» Directions
Bring together copies of the lines in the data below that contain the word "Formation".

» Supplied data
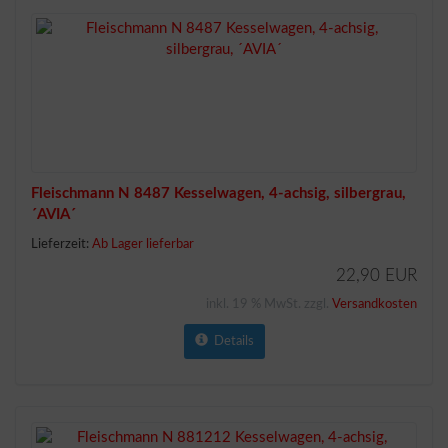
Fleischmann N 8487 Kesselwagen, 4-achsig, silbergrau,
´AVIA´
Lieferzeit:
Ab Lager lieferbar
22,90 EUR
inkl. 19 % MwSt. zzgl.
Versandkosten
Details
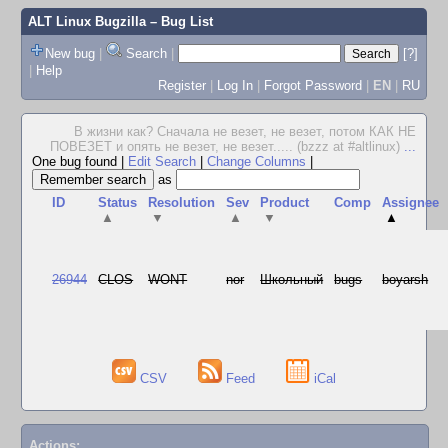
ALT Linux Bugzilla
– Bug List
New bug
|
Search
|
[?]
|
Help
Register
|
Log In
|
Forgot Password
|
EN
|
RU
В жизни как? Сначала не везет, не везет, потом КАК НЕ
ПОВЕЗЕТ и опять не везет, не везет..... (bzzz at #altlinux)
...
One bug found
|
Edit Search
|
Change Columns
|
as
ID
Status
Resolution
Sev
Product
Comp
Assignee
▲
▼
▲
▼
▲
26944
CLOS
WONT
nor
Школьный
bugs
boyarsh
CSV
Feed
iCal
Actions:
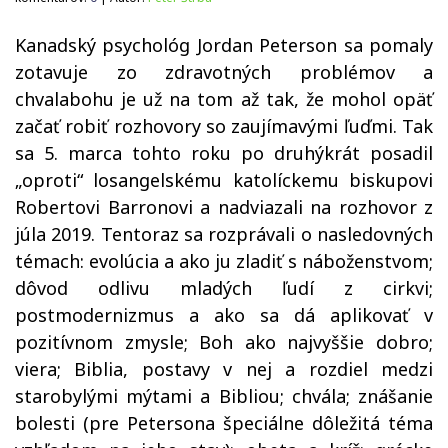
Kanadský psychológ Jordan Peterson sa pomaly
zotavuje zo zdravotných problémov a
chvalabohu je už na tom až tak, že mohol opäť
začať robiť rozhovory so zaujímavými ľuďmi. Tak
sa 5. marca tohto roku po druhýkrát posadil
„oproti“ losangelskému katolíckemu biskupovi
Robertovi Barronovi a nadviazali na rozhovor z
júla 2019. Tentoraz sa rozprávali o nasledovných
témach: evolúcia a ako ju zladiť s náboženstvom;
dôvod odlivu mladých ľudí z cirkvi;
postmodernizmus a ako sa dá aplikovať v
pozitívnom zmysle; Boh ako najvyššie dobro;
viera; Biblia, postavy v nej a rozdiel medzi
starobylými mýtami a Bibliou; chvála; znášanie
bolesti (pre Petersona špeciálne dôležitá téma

==

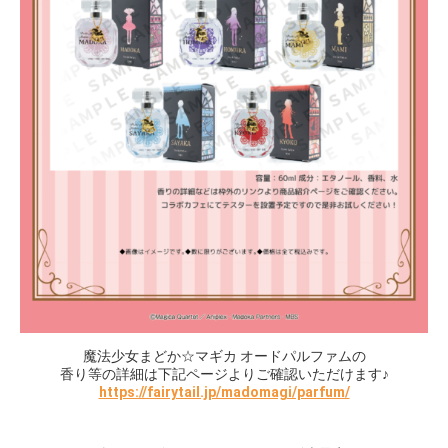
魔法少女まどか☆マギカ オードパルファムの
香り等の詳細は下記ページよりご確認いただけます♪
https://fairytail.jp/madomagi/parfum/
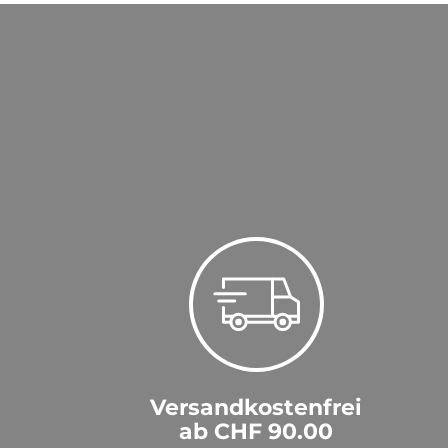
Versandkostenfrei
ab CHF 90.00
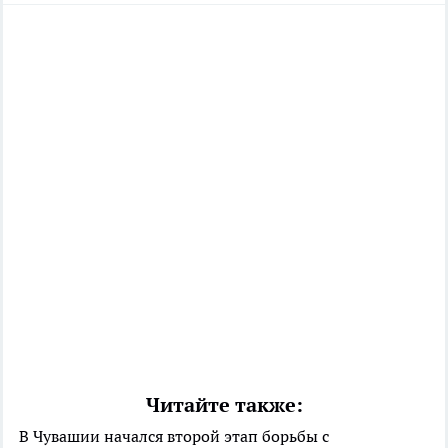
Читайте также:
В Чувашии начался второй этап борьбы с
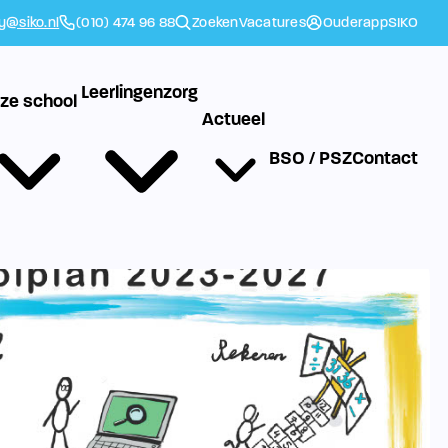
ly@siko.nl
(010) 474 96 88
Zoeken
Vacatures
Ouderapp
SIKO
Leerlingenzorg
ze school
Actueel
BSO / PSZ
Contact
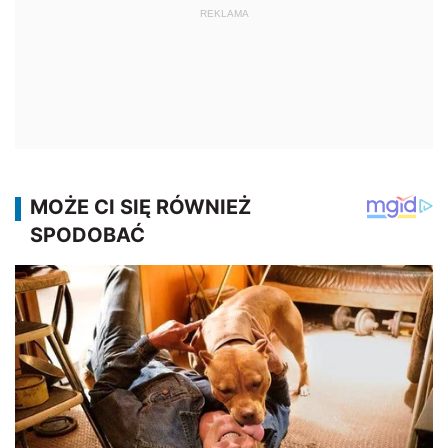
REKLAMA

* * *

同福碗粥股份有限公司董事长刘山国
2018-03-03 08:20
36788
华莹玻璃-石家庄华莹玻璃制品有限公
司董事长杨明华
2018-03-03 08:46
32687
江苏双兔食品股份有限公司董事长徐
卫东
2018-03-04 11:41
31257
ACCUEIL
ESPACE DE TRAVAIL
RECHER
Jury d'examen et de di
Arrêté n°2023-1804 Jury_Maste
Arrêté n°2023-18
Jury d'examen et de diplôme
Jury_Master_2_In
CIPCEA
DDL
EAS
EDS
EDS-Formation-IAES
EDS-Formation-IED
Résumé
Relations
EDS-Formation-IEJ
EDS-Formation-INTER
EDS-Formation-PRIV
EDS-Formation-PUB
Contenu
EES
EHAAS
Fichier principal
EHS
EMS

» Exercise output
EDS-Formation-IAES
EDS-Formation-IED
EDS-Formation-IEJ
EDS-Formation-INTER
EDS-Formation-PRIV
EDS-Formation-PUB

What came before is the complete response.